As discussed previously, heat source 20 should also possess low thermal 
conductivity. Low thermal conductivity is desirable because heat source 20 
should burn and transfer heat to the air flowing therethrough but not 
conduct heat to flavor bed 21. If heat source 20 conducts heat, the time 
required to promote combustion will increase. This is undesirable because 
smoking article 10 will take longer to light. Also, as discussed 
previously, heat must be maintained at the burning zone of heat source 20. 
Preferably a charcoal with a relatively low thermal conductivity is used 
to prevent the mounting structure 24 used to position heat source 20 in 
smoking article 10 from absorbing the high heat generated during 
combustion of heat source 20. Mounting structure 24 should retard oxygen 
from reaching the rear portion of the heat source 20 thereby helping to 
extinguish heat source 20 after flavor bed 21 has been consumed. This also 
prevents heat source fall-out. 
The size of the raw charcoal particles is another important consideration 
for heat source 20. The charcoal should be in the form of small particles. 
These small particles provide more carbon surface area in heat source 20 
available for combustion and results in a heat source that is more 
reactive. The size of these particles can be up to about 700 microns. 
Preferably these charcoal particles have an average particle size of about 
5 microns up to about 30 microns. Various types of mills or other grinders 
may be used to grind the charcoal down to the desired size. Preferably a 
jet mill is used. 
The BET surface area of the charcoal particles should be in the range of 
about 50 m.sup.2 /g to about 2000 m.sup.2 /g. Preferably, the BET surface 
area of the charcoal particles should be in the range of about 200 m.sup.2 
/g to about 600 m.sup.2 /g. The higher the surface area the more reactive 
the charcoal becomes because of the greater availability of carbon surface 
to react with oxygen for combustion. This is desirable because it yields a 
hotter burning heat source and less residue. 
Concomitant with the need for small charcoal particles is the need for 
enough oxygen, i.e., air, to promote combustion of the fuel. Sufficient 
oxygen is provided by ensuring that heat source 20 has a large void 
volume. Preferably the void volume of heat source 20 is about 50% to about 
60%. Also, the pore size i.e., the space between the charcoal particles, 
preferably is about one to about two microns as measured on a mercury 
porosimeter. 
A certain minimum amount of carbon is needed in order for smoking article 
10 to provide a similar amount of static burn time and number of puffs to 
the smoker as would a conventional cigarette. Typically, the amount of 
heat source 20 that is combusted is about 65 mg of a carbon cylinder which 
is 10 mm long by 4.65 mm in diameter. A greater amount may be needed 
taking into account the volume of heat source 20 surrounded by and in 
front of mounting structure 24 which is not combusted. As discussed above, 
that portion of the heat source 20 surrounded by and in front of mounting 
structure 24 will not burn because of the lack of oxygen. 
In addition to the amount of carbon, the rate of heat transfer, i.e., the 
amount of heat per weight of carbon transferred to the air passing through 
heat source 20, affects the amount of heat available to flavor bed 21. The 
rate of heat transfer depends on the design of heat source 20. As 
discussed previously, optimum heat transfer characteristics are achieved 
when the geometric surface area of longitudinal air flow passageways 22 is 
at least equal to and preferably greater than the outside geometric 
surface area of heat source 20. This may be achieved by the use of one or 
more longitudinal air flow passageways 22 each being in the shape of a 
multipointed star having long, narrow points and a small inside 
circumference defined by the innermost edges of the star. 

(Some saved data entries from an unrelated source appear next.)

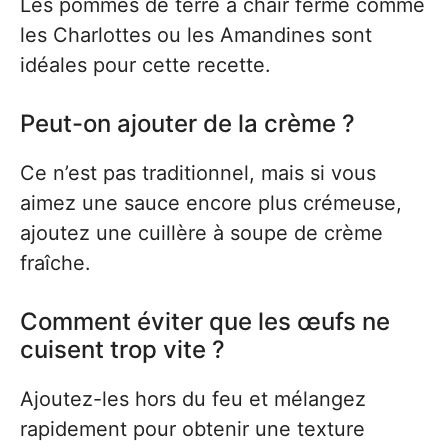
Les pommes de terre à chair ferme comme
les Charlottes ou les Amandines sont
idéales pour cette recette.
Peut-on ajouter de la crème ?
Ce n’est pas traditionnel, mais si vous
aimez une sauce encore plus crémeuse,
ajoutez une cuillère à soupe de crème
fraîche.
Comment éviter que les œufs ne
cuisent trop vite ?
Ajoutez-les hors du feu et mélangez
rapidement pour obtenir une texture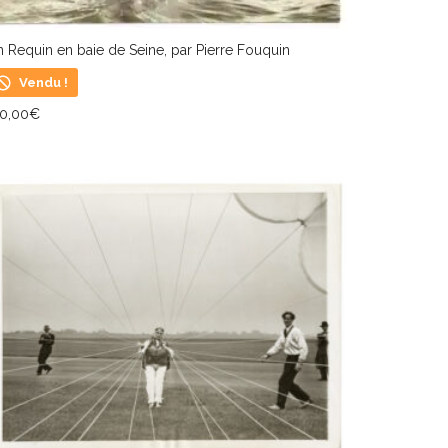
 Requin en baie de Seine, par Pierre Fouquin
Vendu !
50,00
€
IRE LA SUITE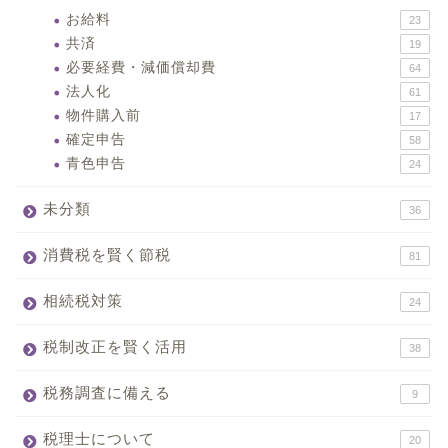
お給料
23
共済
19
必要経費・減価償却費
64
法人化
61
物件購入前
17
確定申告
58
青色申告
24
未分類
36
消費税を賢く節税
81
相続税対策
24
税制改正を賢く活用
38
税務調査に備える
9
税理士について
20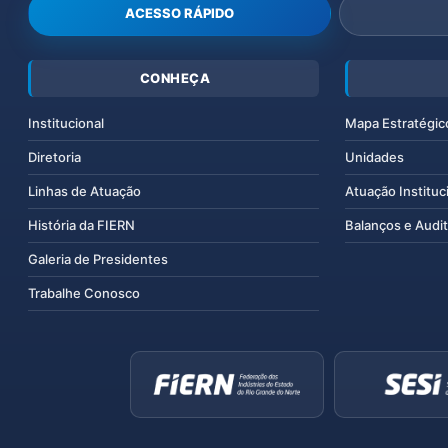
ACESSO RÁPIDO
CONHEÇA
Institucional
Mapa Estratégic
Diretoria
Unidades
Linhas de Atuação
Atuação Instituc
História da FIERN
Balanços e Audit
Galeria de Presidentes
Trabalhe Conosco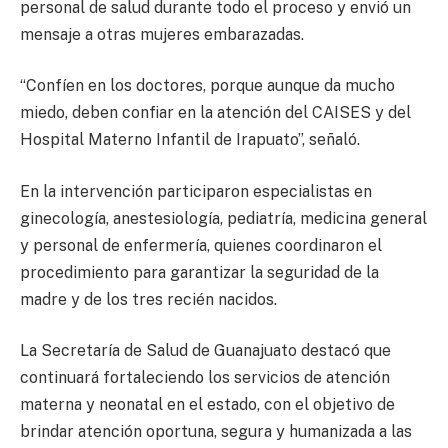
personal de salud durante todo el proceso y envió un
mensaje a otras mujeres embarazadas.
“Confíen en los doctores, porque aunque da mucho
miedo, deben confiar en la atención del CAISES y del
Hospital Materno Infantil de Irapuato”, señaló.
En la intervención participaron especialistas en
ginecología, anestesiología, pediatría, medicina general
y personal de enfermería, quienes coordinaron el
procedimiento para garantizar la seguridad de la
madre y de los tres recién nacidos.
La Secretaría de Salud de Guanajuato destacó que
continuará fortaleciendo los servicios de atención
materna y neonatal en el estado, con el objetivo de
brindar atención oportuna, segura y humanizada a las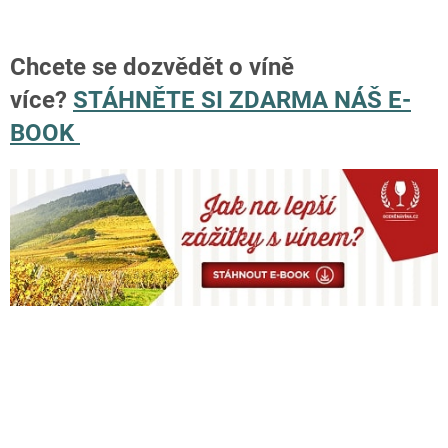
Chcete se dozvědět o víně
více?
STÁHNĚTE SI ZDARMA NÁŠ E-
BOOK
Z
á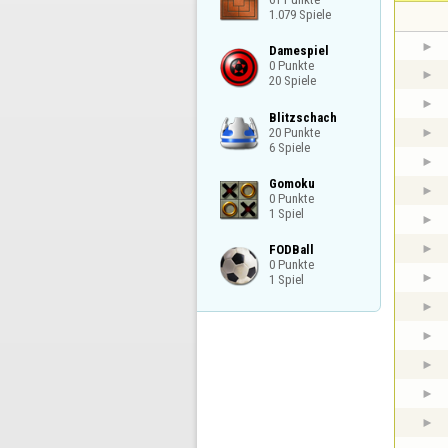
1.079 Spiele
Damespiel

0 Punkte

20 Spiele
Blitzschach

20 Punkte

6 Spiele
Gomoku

0 Punkte

1 Spiel
FODBall

0 Punkte

1 Spiel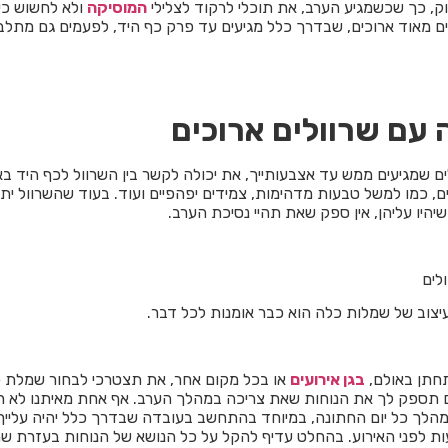
ק, כך שכשמגיע הערב, את תוכלי לרקוד לצלילי
המוסיקה
ולא לחשוש כי 
ים מאוד ארוכים, שבדרך כלל מגיעים עד פרק כף היד, לפעמים גם מתלב
עם שרוולים ארוכים
ם שמגיעים ממש עד אצבעותייך, את יכולה לקשר בין השרוול לכף היד ב
ים, כמו למשל טבעות מדהימות, צמידים יפהפיים ועוד. בעוד שהשרוול ית
יהיו עליהן, אין ספק שאת תהיי נסיכת הערב.
צוב של שמלות כלה הוא כבר אומנות לכל דבר.
חתן באולם,
בגן אירועים
או בכל מקום אחר, את תצטרכי לבחור שמלת 
 תספק לך את הנוחות שאת צריכה במהלך הערב. אף אחת מאיתנו לא ר
לך כל יום החתונה, במיוחד בהתחשב בעובדה שבדרך כלל יהיה עלייך
 לפני האירוע. בהחלט עדיף להקל על כל הנושא של הנוחות בעזרת ש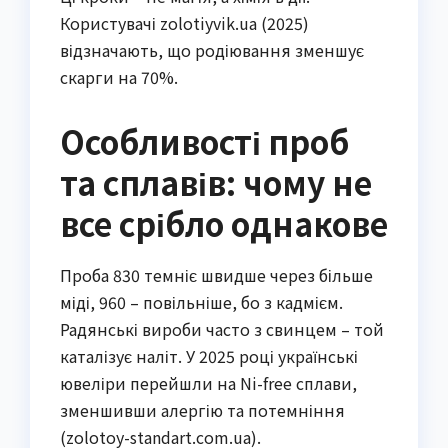
Користувачі zolotiyvik.ua (2025)
відзначають, що родіювання зменшує
скарги на 70%.
Особливості проб
та сплавів: чому не
все срібло однакове
Проба 830 темніє швидше через більше
міді, 960 – повільніше, бо з кадмієм.
Радянські вироби часто з свинцем – той
каталізує наліт. У 2025 році українські
ювеліри перейшли на Ni-free сплави,
зменшивши алергію та потемніння
(zolotoy-standart.com.ua).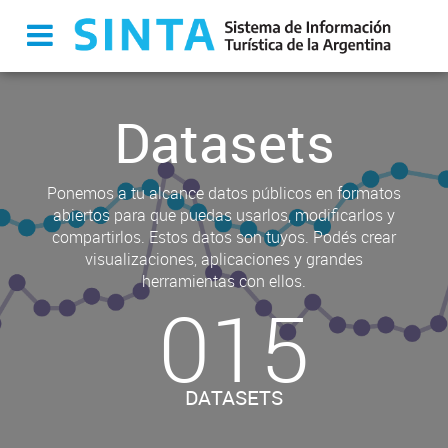
Datasets
Ponemos a tu alcance datos públicos en formatos
abiertos para que puedas usarlos, modificarlos y
compartirlos. Estos datos son tuyos. Podés crear
visualizaciones, aplicaciones y grandes
herramientas con ellos.
015
DATASETS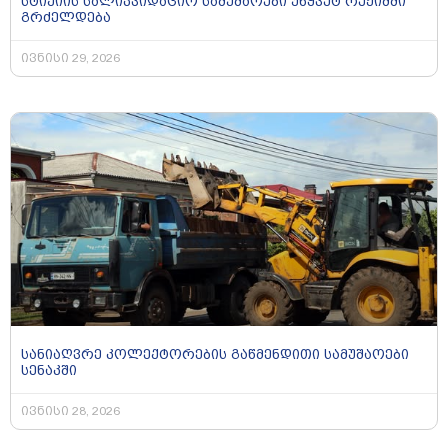
სტიქიის სალიკვიდაციო სამუშაოები უწყვეტ რეჟიმში
გრძელდება
ივნისი 29, 2026
სანიაღვრე კოლექტორების გაწმენდითი სამუშაოები
სენაკში
ივნისი 28, 2026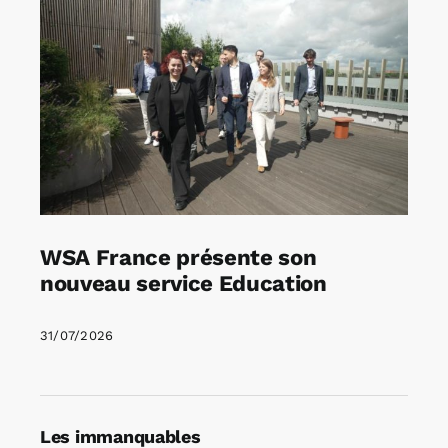
WSA France présente son
nouveau service Education
31/07/2026
Les immanquables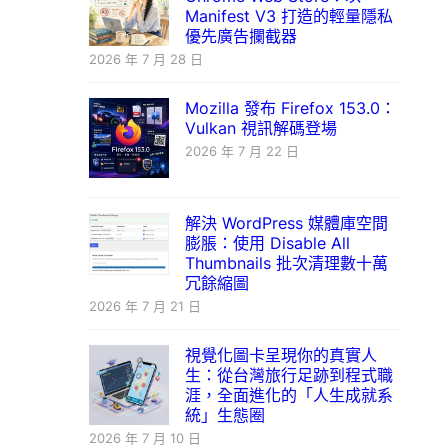
Manifest V3 打造的輕量隱私
優先廣告攔截器
2026 年 7 月 28 日
Mozilla 發布 Firefox 153.0：
Vulkan 視訊解碼登場
2026 年 7 月 22 日
解決 WordPress 媒體庫空間
膨脹：使用 Disable All
Thumbnails 批次清理數十萬
冗餘縮圖
2026 年 7 月 21 日
視覺化圖卡呈現你的真實人
生：從台灣旅行足跡到程式職
涯，全面進化的「人生成就系
統」生態圈
2026 年 7 月 10 日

Heat source 20 should have a density of from about 0.2 g/cc to about 1.5 
g/cc. Preferably, the density should be between about 0.5 g/cc and 0.8 
g/cc. The optimum density maximizes both the amount of carbon and the 
availability of oxygen at the point of combustion. Theoretically the 
density can be as high as 2.25 g/cc, which is the density of pure carbon 
in its graphitic crystalline form. However, if the density becomes too 
high the void volume of heat source 20 will be low. Lower void volume 
means that there is less oxygen available at the point of combustion. This 
results in a heat source that is harder to burn. However, if a catalyst is 
added to heat source 20, it is possible to use a dense heat source, i.e., 
a heat source with a small void volume having a density approaching 2.25 
g/cc. 
Certain additives may be used in heat source 20 to either lower the 
ignition temperature of heat source 20 or to otherwise aid in the 
combustion of heat source 20. This aid may take the form of promoting 
combustion of heat source 20 at a lower temperature or with lower 
concentrations of oxygen or both. 
Sources of metal ions, such as potassium ions or iron ions may be used as 
catalysts. These potassium ions or iron ions promote combustion of heat 
source 20 at a lower temperature or with lower concentrations of oxygen 
available to the heat source than would occur in heat source 20 without 
the catalyst. Potassium carbonate, potassium citrate, iron oxide, iron 
oxalate, calcium oxalate, ferric citrate or ferrous acetate may be used. 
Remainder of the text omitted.